• _Action item_: Each line in the records below, from the one that contains "Just practical, creative" to the one that contains "take a picture. This route has plenty of flat", should be reproduced exactly, the first and last included.

Content starts

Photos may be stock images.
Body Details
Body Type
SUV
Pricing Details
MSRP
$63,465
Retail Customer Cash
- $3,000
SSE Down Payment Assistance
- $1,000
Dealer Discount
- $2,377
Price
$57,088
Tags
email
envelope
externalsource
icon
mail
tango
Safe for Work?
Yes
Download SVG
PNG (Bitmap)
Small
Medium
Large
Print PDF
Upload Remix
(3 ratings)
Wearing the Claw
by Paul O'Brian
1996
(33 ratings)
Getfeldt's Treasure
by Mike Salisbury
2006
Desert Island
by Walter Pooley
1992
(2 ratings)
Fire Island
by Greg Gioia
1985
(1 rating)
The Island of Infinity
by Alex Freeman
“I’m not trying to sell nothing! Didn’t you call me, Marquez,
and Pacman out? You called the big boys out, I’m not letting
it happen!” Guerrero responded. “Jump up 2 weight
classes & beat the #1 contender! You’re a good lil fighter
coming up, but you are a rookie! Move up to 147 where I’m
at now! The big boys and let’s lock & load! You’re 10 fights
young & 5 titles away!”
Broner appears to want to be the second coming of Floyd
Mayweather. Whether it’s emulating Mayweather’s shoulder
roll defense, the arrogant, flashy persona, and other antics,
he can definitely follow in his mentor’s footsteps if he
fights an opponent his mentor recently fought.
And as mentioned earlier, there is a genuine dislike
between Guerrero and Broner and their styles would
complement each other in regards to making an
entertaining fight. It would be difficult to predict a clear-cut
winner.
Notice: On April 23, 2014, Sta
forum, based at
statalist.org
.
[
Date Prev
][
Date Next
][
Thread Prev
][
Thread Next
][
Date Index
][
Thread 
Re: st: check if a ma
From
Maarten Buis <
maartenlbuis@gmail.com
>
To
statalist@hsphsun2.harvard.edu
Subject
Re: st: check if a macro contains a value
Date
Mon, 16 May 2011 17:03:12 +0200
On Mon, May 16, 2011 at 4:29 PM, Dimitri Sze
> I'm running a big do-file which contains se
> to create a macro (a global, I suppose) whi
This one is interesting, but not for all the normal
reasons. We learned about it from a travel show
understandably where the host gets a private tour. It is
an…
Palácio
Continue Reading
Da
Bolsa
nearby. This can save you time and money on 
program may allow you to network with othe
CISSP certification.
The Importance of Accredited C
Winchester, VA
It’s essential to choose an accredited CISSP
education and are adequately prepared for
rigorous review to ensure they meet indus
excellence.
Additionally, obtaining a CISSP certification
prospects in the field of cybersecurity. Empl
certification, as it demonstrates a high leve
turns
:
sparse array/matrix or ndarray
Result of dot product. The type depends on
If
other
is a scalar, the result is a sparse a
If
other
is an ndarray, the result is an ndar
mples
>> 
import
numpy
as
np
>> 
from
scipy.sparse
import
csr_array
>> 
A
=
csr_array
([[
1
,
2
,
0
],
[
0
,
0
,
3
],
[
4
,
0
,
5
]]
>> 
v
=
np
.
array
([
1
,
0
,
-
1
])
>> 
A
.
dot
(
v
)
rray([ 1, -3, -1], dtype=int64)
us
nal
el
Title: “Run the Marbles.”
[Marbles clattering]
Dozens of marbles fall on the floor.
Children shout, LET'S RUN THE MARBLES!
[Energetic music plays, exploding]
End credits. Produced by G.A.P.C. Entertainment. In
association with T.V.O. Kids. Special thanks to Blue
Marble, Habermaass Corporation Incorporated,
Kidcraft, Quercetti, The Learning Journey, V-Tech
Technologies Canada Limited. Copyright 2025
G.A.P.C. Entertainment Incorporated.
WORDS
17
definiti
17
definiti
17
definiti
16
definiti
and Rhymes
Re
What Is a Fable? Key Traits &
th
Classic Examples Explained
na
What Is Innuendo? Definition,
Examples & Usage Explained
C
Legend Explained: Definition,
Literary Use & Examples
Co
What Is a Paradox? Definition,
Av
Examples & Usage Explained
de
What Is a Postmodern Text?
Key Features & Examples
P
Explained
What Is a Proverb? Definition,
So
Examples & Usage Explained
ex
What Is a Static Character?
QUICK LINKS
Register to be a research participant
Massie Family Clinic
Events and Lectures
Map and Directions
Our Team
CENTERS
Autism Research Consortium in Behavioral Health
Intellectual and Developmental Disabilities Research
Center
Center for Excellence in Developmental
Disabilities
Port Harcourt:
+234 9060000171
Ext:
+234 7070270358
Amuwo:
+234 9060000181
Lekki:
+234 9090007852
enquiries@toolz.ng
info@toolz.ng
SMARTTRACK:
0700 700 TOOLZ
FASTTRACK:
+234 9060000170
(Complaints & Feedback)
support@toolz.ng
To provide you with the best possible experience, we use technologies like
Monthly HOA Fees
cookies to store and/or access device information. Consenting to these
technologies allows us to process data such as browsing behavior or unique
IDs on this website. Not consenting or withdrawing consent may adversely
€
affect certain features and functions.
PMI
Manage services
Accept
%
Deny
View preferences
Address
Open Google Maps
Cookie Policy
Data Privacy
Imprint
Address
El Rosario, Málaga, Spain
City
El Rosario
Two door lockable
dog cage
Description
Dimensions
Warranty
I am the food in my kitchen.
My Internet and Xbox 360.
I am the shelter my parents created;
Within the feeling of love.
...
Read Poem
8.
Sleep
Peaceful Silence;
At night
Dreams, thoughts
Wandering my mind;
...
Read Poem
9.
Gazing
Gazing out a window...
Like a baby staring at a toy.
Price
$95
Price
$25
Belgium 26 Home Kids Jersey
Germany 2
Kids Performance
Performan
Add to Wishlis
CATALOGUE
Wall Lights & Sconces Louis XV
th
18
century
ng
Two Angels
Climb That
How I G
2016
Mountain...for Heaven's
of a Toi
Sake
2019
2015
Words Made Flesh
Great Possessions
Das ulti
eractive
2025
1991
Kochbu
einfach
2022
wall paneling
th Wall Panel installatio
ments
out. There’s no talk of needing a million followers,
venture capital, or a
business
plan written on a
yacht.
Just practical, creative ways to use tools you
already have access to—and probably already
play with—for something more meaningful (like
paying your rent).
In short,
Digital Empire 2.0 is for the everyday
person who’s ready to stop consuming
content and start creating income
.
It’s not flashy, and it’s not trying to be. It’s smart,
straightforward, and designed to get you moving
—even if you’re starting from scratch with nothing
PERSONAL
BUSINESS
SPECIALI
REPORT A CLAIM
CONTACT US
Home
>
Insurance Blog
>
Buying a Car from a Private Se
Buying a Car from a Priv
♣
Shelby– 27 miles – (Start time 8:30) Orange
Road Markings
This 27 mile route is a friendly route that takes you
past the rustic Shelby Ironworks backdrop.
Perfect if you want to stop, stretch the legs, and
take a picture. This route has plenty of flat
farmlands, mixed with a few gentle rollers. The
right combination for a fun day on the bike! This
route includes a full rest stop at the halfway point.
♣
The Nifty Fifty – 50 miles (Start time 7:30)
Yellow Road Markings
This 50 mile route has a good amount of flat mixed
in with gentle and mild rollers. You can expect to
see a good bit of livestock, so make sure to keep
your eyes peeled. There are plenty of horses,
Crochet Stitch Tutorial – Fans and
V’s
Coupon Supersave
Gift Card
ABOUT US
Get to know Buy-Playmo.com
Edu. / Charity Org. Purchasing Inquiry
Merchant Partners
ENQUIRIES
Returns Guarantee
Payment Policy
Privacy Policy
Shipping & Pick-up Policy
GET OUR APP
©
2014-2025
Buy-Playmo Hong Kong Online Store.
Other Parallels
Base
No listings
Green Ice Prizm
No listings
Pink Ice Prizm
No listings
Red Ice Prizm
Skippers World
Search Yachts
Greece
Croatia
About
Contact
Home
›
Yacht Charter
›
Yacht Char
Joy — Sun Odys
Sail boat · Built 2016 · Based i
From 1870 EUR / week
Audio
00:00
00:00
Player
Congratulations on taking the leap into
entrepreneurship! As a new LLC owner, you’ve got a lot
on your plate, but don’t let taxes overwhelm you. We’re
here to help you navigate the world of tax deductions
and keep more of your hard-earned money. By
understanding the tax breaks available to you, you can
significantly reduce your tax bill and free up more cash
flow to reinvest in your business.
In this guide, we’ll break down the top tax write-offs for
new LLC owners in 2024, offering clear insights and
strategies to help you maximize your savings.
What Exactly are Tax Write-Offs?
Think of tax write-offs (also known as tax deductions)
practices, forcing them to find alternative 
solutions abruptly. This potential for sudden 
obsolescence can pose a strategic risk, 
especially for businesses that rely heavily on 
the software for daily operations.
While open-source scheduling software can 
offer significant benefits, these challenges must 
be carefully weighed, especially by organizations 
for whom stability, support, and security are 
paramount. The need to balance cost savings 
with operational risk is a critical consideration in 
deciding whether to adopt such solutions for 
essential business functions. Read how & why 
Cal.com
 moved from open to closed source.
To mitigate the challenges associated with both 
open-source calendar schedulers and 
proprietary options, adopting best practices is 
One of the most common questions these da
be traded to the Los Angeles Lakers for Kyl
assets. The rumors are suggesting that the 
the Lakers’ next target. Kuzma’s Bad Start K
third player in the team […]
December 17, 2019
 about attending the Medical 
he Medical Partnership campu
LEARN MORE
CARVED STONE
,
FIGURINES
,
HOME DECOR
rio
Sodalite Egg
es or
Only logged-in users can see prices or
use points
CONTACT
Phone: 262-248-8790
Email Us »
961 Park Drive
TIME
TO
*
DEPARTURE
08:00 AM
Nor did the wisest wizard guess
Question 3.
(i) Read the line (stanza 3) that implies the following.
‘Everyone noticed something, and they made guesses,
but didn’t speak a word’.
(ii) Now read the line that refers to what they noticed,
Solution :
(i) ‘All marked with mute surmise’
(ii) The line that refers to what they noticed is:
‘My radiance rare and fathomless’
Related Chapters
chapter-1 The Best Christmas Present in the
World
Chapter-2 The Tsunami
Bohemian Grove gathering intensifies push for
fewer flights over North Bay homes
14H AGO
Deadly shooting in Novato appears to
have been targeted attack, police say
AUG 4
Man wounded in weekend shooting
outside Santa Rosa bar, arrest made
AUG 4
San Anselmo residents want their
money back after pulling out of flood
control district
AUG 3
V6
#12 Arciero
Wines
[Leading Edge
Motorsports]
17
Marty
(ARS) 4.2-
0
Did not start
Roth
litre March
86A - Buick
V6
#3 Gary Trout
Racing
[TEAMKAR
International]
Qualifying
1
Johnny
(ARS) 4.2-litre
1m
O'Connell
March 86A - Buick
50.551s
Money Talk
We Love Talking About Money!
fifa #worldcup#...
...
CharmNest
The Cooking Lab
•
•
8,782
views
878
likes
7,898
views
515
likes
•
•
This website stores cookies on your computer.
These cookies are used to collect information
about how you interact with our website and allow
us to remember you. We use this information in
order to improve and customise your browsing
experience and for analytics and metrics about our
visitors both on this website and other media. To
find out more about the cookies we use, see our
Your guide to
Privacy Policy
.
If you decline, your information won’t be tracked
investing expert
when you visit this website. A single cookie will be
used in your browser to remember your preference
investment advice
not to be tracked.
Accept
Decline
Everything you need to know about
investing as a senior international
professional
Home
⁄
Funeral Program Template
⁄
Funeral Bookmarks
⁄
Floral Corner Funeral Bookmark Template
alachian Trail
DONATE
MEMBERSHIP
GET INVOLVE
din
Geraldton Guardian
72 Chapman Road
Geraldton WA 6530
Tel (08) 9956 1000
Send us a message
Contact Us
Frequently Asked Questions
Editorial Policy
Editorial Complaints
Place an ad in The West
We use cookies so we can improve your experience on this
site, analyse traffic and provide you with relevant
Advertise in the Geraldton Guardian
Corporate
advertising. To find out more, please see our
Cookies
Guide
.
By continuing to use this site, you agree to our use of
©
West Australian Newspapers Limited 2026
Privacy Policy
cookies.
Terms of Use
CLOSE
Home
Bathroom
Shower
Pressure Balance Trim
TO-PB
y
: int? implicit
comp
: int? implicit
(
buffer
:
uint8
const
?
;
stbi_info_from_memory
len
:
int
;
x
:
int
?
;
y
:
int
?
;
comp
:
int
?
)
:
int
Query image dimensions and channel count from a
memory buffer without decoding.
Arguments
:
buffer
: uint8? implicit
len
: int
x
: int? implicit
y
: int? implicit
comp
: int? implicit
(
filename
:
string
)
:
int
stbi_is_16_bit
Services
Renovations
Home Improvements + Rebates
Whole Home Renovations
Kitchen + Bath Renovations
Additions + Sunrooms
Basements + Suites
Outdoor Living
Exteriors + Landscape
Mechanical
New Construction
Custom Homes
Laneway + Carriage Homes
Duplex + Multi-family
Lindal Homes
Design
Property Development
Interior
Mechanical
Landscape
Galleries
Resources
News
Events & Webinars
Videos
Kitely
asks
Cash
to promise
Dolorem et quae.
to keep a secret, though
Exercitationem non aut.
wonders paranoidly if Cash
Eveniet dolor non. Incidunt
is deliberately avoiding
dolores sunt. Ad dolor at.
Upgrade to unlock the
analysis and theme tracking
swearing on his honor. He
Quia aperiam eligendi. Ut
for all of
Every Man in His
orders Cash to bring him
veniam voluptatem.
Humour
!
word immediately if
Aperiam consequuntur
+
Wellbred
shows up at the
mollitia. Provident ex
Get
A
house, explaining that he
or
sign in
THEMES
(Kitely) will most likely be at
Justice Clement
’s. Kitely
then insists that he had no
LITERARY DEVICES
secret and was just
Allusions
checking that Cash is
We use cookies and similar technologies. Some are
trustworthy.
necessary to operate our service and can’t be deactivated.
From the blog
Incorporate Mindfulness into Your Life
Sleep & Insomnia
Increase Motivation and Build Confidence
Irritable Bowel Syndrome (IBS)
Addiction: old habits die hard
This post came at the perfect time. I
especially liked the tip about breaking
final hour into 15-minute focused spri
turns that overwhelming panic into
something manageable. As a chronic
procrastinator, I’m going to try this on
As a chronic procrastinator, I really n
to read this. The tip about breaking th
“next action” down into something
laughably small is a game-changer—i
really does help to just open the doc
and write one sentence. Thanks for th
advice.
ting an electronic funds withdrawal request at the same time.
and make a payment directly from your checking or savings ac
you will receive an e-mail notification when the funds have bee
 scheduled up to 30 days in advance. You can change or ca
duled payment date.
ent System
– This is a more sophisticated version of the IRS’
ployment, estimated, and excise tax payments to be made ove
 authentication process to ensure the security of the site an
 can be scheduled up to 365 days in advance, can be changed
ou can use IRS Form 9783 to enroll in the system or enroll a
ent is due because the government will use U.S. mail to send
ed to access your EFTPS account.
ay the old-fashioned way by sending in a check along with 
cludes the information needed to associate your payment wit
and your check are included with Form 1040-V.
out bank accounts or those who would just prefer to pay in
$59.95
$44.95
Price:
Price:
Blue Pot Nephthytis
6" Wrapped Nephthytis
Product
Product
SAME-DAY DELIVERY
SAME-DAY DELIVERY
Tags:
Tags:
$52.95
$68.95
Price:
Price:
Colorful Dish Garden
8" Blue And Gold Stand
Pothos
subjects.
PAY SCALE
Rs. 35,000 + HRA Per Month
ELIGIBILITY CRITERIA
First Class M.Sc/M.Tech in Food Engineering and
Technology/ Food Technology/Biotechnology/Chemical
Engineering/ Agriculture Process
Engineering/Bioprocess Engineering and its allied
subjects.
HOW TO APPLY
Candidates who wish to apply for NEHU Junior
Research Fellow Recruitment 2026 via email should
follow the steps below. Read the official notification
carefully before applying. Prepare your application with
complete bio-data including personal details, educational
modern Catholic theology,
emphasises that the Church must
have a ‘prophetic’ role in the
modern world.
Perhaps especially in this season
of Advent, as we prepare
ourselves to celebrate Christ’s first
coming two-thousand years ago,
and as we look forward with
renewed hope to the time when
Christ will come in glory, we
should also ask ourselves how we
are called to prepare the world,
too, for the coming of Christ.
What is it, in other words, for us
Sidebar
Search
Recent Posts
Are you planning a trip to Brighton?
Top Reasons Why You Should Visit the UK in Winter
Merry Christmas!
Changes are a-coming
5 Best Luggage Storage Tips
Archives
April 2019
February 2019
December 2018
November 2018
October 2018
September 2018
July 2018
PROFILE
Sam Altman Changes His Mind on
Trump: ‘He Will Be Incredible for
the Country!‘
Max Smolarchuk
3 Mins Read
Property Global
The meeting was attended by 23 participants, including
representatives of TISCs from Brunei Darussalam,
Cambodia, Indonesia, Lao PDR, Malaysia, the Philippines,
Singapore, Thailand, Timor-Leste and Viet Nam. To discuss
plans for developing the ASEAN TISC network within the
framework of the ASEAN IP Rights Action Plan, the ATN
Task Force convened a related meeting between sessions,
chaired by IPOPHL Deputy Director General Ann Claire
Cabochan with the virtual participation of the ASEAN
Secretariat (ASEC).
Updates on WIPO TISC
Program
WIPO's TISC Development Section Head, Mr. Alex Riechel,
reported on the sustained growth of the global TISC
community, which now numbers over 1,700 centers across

Content ends

• _Response area_:
Just practical, creative ways to use tools you
already have access to—and probably already
play with—for something more meaningful (like
paying your rent).
In short,
Digital Empire 2.0 is for the everyday
person who’s ready to stop consuming
content and start creating income
.
It’s not flashy, and it’s not trying to be. It’s smart,
straightforward, and designed to get you moving
—even if you’re starting from scratch with nothing
PERSONAL
BUSINESS
SPECIALI
REPORT A CLAIM
CONTACT US
Home
>
Insurance Blog
>
Buying a Car from a Private Se
Buying a Car from a Priv
♣
Shelby– 27 miles – (Start time 8:30) Orange
Road Markings
This 27 mile route is a friendly route that takes you
past the rustic Shelby Ironworks backdrop.
Perfect if you want to stop, stretch the legs, and
take a picture. This route has plenty of flat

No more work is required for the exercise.